Identify the standard form of the equation by completing the square.
3x^2 − 2y^2 − 12x − 16y + 4 = 0

Answer 1

I know how to begin by factoring the 3 and -2 so you're left with:
3(x^2-4x+4) -2(y+8y+16)= -4

Answer 2

And the next step is to make the constants equal so you get: 3(x^2-4) - 2(y+8)= -24

Answer 3

I would start like this:

group the x and y terms separately: \((3x^2-12x) +(-2y^2-16y)+4=0\)

Then i'd send 4 to the other side so i have all my variables on one side and my constants on the other: \((3x^2-12x)+(-2y^2+16y)=-4\)

Factor out the LCM for both sets of ( ) on the LHS : \(3(x^2-4x)-2(y^2+8y)=-4\)

The stuff inside the () is in the form \((ax^2+bx)\) So in order to complete the quadratic, we need to find new c values for both sets of ( ). We're goign to find \(c_1\) which correlates to the first set of ( ) and \(c_2\) which correlates to the second ( ) :
\(c_1 = \left(\dfrac{-4}{2}\right)^2 = (-2)^2 = 4\)
\(c_2 = \left( \dfrac{8}{2}\right)^2 = (4)^2 = 16\)

Now we plug these in to the ( ) respectively : \(3(x^2-4x\color{red}{+4})-2(y^2+8y\color{blue}{+16})=-4\)

But now here's the problem child, you have to remember whatever you do on the LHS you also have to do on the RHS. because we pulled out the LCMs \(3\) and \(-2\), we're going to multiply both \(c_1\) and \(c_2\) with these LCMs and add them on the RHS:

\(3(x^2-4x\color{red}{+4})-2(y^2+8y\color{blue}{+16}=-4\color{red}{+12} \color{blue}{-32} \)

Answer 4

Now we just simplify both the LHS and RHS : \(3(x-2)^2 -2(y+4)^2 = -24\)
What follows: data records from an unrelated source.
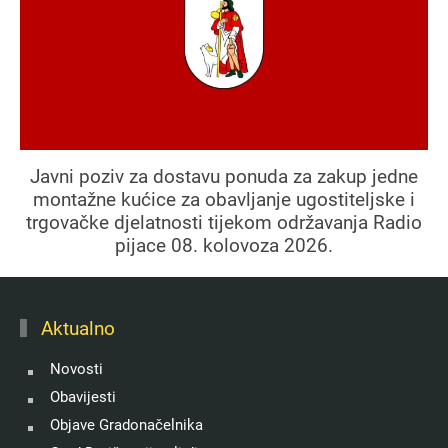
Javni poziv za dostavu ponuda za zakup jedne
montažne kućice za obavljanje ugostiteljske i
trgovačke djelatnosti tijekom održavanja Radio
pijace 08. kolovoza 2026.
Aktualno
Novosti
Obavijesti
Objave Gradonačelnika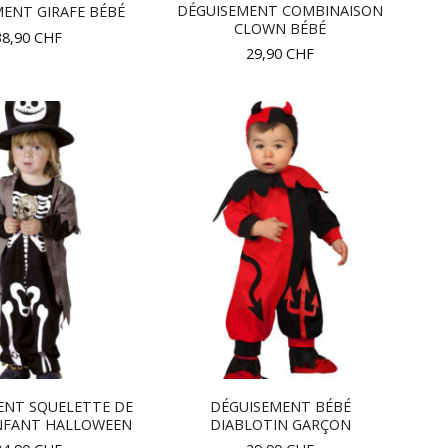
DÉGUISEMENT COMBINAISON
ENT GIRAFE BÉBÉ
CLOWN BÉBÉ
38,90
CHF
29,90
CHF
ENT SQUELETTE DE
DÉGUISEMENT BÉBÉ
ENFANT HALLOWEEN
DIABLOTIN GARÇON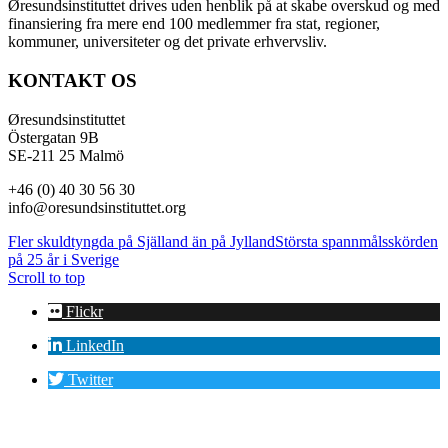
Øresundsinstituttet drives uden henblik på at skabe overskud og med
finansiering fra mere end 100 medlemmer fra stat, regioner,
kommuner, universiteter og det private erhvervsliv.
KONTAKT OS
Øresundsinstituttet
Östergatan 9B
SE-211 25 Malmö
+46 (0) 40 30 56 30
info@oresundsinstituttet.org
Fler skuldtyngda på Själland än på Jylland
Största spannmålsskörden
på 25 år i Sverige
Scroll to top
Flickr
LinkedIn
Twitter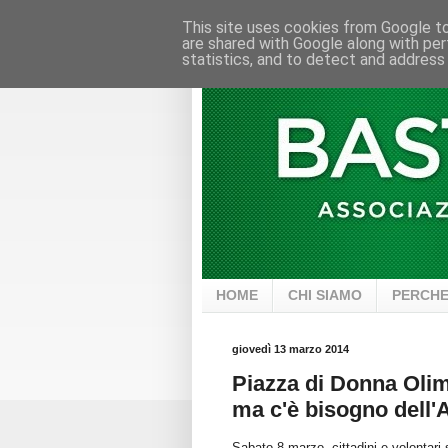
This site uses cookies from Google to 
are shared with Google along with per
statistics, and to detect and address
HOME
CHI SIAMO
PERCHE
giovedì 13 marzo 2014
Piazza di Donna Olimp
ma c'è bisogno dell'
Sabato 8 marzo, cittadini e volontar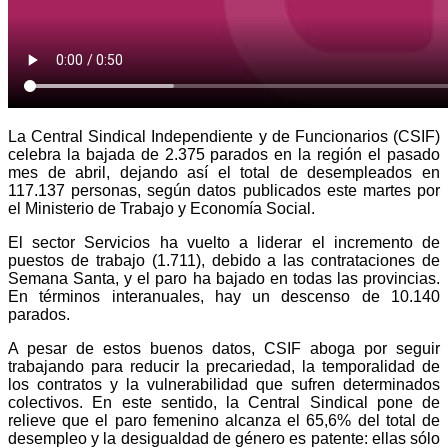
La Central Sindical Independiente y de Funcionarios (CSIF)
celebra la bajada de 2.375 parados en la región el pasado
mes de abril, dejando así el total de desempleados en
117.137 personas, según datos publicados este martes por
el Ministerio de Trabajo y Economía Social.
El sector Servicios ha vuelto a liderar el incremento de
puestos de trabajo (1.711), debido a las contrataciones de
Semana Santa, y el paro ha bajado en todas las provincias.
En términos interanuales, hay un descenso de 10.140
parados.
A pesar de estos buenos datos, CSIF aboga por seguir
trabajando para reducir la precariedad, la temporalidad de
los contratos y la vulnerabilidad que sufren determinados
colectivos.
En este sentido, la Central Sindical pone de
relieve que el paro femenino alcanza el 65,6% del total de
desempleo y la desigualdad de género es patente: ellas sólo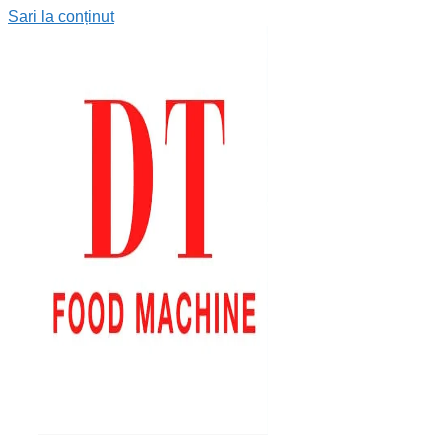
Sari la conținut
this completes the standard form of the equation: \((x-h)^2+(y-k)^2=r^2\)

Answer 5

\(3(x^2-4x\color{red}{+4})-2(y^2+8y\color{blue}{+16})=-4\color{red}{+12} \color{blue}{-32}\)*

fixed a typo.

Answer 6

Okay, I just realized that I typed in a different answer than what I originally had, and I had the same answer as you and that's why I was confused because these are my choices for the correct answer.

Answer 7

Okay, let me see, one minute.

Answer 8

Ah, I got it! (y+4)^2/12 - (x-2)^2/8 =1 because you divide -24 to both sides!

Answer 9

Yeah :D

Answer 10

It's asking for the elliptical form

Answer 11

You're amazing! Thanks for your help!!!!

Answer 12

No problem. Did you understand my explanation, or were there any questions about it?

Answer 13

Nope, I understood it perfectly!

Answer 14

Nice :D